# [THE PROBLEM]
At the line containing "en forskjell.", begin setting down the entries exactly, and stop only after the last line.

Transcribed page contents
──────────────────────────────

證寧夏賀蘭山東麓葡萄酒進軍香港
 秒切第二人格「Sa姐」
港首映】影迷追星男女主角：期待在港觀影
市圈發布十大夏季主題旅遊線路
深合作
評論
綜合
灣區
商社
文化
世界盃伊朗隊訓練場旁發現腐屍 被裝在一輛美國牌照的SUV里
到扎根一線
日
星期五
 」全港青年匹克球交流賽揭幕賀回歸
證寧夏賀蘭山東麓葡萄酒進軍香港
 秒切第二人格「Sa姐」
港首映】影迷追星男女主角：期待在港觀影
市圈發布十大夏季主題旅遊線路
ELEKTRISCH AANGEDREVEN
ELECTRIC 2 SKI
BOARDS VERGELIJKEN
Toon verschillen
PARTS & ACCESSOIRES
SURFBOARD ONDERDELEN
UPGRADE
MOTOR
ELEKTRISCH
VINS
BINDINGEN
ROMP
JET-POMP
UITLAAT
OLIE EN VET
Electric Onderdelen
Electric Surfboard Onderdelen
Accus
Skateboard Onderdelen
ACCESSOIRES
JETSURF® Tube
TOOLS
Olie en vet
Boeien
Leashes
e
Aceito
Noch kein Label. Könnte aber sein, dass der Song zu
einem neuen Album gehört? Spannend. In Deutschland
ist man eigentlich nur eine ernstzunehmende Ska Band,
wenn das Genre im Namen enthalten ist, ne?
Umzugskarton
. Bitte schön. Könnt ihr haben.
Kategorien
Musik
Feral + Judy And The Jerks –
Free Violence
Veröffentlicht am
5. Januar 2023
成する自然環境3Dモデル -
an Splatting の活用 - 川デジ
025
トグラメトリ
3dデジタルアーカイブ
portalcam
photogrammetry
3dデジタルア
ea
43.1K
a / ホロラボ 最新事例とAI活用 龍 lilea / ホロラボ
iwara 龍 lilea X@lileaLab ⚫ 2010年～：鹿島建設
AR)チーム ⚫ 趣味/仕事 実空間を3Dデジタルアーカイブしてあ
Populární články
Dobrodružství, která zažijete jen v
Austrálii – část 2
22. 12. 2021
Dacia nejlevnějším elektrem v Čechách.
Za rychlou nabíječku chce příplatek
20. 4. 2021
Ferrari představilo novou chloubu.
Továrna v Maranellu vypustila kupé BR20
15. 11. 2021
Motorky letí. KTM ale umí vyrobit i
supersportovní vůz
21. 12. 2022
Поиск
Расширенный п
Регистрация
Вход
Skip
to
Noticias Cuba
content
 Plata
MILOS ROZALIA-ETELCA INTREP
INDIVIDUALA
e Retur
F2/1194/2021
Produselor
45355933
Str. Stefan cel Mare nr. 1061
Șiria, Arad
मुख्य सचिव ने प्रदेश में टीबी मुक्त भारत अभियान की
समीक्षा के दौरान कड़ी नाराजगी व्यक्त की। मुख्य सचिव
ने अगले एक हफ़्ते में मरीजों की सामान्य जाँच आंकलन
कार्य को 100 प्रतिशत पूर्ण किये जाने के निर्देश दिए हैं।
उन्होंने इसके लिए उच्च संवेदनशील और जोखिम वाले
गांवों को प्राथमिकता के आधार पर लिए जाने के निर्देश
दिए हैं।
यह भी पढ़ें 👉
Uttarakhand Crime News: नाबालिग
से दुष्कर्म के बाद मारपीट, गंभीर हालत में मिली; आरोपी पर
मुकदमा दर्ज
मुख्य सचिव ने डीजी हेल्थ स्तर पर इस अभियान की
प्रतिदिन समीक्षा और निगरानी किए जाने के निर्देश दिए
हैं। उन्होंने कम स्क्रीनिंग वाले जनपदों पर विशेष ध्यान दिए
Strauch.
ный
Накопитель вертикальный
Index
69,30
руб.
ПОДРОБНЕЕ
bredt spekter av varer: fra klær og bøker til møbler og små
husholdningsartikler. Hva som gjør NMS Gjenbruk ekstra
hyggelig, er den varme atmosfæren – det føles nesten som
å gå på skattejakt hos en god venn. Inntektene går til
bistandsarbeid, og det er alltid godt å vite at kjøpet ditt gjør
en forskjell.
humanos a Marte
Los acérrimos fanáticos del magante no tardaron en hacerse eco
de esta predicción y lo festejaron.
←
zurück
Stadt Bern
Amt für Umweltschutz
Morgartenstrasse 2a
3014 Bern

──────────────────────────────

# [ANSWER TO THE PROBLEM]
en forskjell.
humanos a Marte
Los acérrimos fanáticos del magante no tardaron en hacerse eco
de esta predicción y lo festejaron.
←
zurück
Stadt Bern
Amt für Umweltschutz
Morgartenstrasse 2a
3014 Bern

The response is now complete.